C# Distinct on IEnumerable<T> with custom IEqualityComparer
Here's what I'm trying to do. I'm querying an XML file using LINQ to XML, which gives me an IEnumerable<T
> object, where T is my "Village" class, filled with the results of this query. Some results are duplicated, so I would like to perform a Distinct() on the IEnumerable object, like so:
public IEnumerable<Village> GetAllAlliances()
{
try
{
IEnumerable<Village> alliances =
from alliance in xmlDoc.Elements("Village")

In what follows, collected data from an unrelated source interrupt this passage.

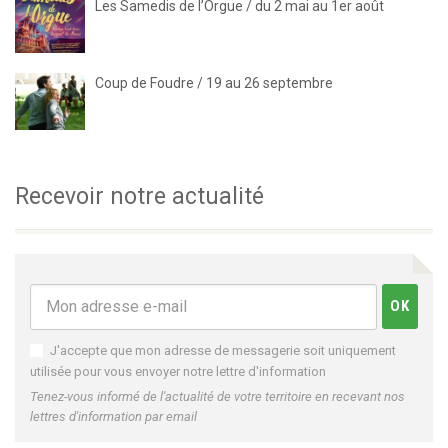
Les Samedis de l’Orgue / du 2 mai au 1er août
Coup de Foudre / 19 au 26 septembre
Recevoir notre actualité
J'accepte que mon adresse de messagerie soit uniquement
utilisée pour vous envoyer notre lettre d'information
Tenez-vous informé de l'actualité de votre territoire en recevant nos
lettres d'information par email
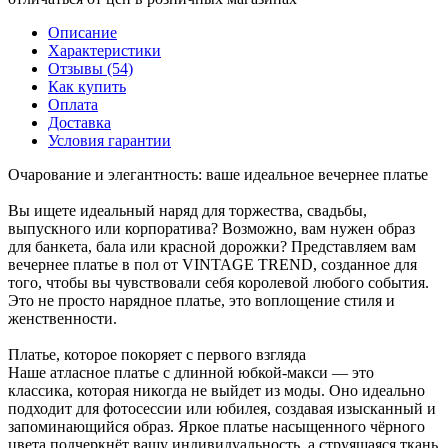
Описание
Характеристики
Отзывы (54)
Как купить
Оплата
Доставка
Условия гарантии
Очарование и элегантность: ваше идеальное вечернее платье
Вы ищете идеальный наряд для торжества, свадьбы,
выпускного или корпоратива? Возможно, вам нужен образ
для банкета, бала или красной дорожки? Представляем вам
вечернее платье в пол от VINTAGE TREND, созданное для
того, чтобы вы чувствовали себя королевой любого события.
Это не просто нарядное платье, это воплощение стиля и
женственности.
Платье, которое покоряет с первого взгляда
Наше атласное платье с длинной юбкой-макси — это
классика, которая никогда не выйдет из моды. Оно идеально
подходит для фотосессии или юбилея, создавая изысканный и
запоминающийся образ. Яркое платье насыщенного чёрного
цвета подчеркнёт вашу индивидуальность, а струящаяся ткань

where alliance.Element("AllianceName").Value != String.Empty
orderby alliance.Element("AllianceName").Value
select new Village
{
AllianceName = alliance.Element("AllianceName").Value
};
// TODO: make it work...
return alliances.Distinct(new AllianceComparer());
}
catch (Exception ex)
{
throw new Exception("GetAllAlliances", ex);
}
}
As the default comparer would not work for the Village object, I implemented a custom one, as seen here in the AllianceComparer class:
public class AllianceComparer : IEqualityComparer<Village>
{
#region IEqualityComparer<Village> Members
bool IEqualityComparer<Village>.Equals(Village x, Village y)
{
// Check whether the compared objects reference the same data.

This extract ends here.